Microsoft has taken a big step toward AI independence by unveiling three in-house models designed to compete with rivals OpenAI and Google.

The new models – MAI-Transcribe-1, MAI-Voice-1 and MAI-Image-2 – are now available via Microsoft Foundry and the MAI Playground, targeting key enterprise use cases across speech recognition, voice generation and image creation.

The move marks Microsoft’s first public release of proprietary AI models built outside its long-standing partnership with OpenAI.

While that relationship remains intact, the launch signals a parallel strategy aimed at reducing reliance on external providers.

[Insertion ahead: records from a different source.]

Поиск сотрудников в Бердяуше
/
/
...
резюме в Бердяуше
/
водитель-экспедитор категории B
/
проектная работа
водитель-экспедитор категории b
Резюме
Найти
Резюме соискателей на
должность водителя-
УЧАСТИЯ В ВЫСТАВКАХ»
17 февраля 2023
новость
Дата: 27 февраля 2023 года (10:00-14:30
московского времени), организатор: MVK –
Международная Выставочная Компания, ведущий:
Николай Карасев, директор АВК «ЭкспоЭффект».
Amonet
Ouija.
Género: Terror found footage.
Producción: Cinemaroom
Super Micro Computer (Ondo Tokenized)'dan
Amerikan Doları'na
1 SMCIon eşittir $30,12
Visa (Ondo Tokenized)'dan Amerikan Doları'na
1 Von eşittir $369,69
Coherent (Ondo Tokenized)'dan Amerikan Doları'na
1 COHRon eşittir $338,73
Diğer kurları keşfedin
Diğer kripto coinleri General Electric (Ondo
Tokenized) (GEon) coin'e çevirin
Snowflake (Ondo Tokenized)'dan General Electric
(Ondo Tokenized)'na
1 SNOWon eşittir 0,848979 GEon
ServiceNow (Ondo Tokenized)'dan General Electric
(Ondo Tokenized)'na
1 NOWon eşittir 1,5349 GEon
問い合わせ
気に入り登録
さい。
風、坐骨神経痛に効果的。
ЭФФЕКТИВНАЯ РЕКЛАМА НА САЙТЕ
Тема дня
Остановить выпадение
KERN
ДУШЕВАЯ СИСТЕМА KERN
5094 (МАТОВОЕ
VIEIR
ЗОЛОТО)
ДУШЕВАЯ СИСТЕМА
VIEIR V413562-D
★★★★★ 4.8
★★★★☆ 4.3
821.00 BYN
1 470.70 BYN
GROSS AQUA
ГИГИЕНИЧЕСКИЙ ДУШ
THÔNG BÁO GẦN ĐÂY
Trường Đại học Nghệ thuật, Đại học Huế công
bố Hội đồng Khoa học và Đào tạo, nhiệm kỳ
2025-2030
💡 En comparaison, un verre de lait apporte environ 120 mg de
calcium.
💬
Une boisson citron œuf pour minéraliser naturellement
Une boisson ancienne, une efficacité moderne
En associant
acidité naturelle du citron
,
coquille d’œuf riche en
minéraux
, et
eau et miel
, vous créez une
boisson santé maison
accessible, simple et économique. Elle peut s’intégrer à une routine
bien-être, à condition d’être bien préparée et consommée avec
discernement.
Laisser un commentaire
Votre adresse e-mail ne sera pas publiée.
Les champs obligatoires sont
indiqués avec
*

MAI-Transcribe-1 delivers speech-to-text across 25 languages and is reportedly up to 2.5 times faster than Microsoft’s previous Azure-based offering. MAI-Voice-1 can generate 60 seconds of natural-sounding audio in just one second and supports custom voice creation from short audio samples. Meanwhile, MAI-Image-2 has already ranked among the top performers on image-generation benchmarks and is being rolled out across products including Bing and PowerPoint.

Microsoft claims the models were developed by small teams of fewer than 10 engineers, using significantly less compute resources than competing systems.

Pricing is also a key part of the strategy. Microsoft has pitched the MAI family below comparable offerings from Google and Amazon.

Microsoft is facing growing investor scrutiny to demonstrate returns on its massive AI infrastructure spending, following its weakest quarterly performance since 2008.

Until late 2025, Microsoft was contractually restricted from developing its own frontier AI under its agreement with OpenAI. A renegotiation lifted those limits, enabling the company to accelerate internal model development.

Plans for a full-scale large language model are currently in development.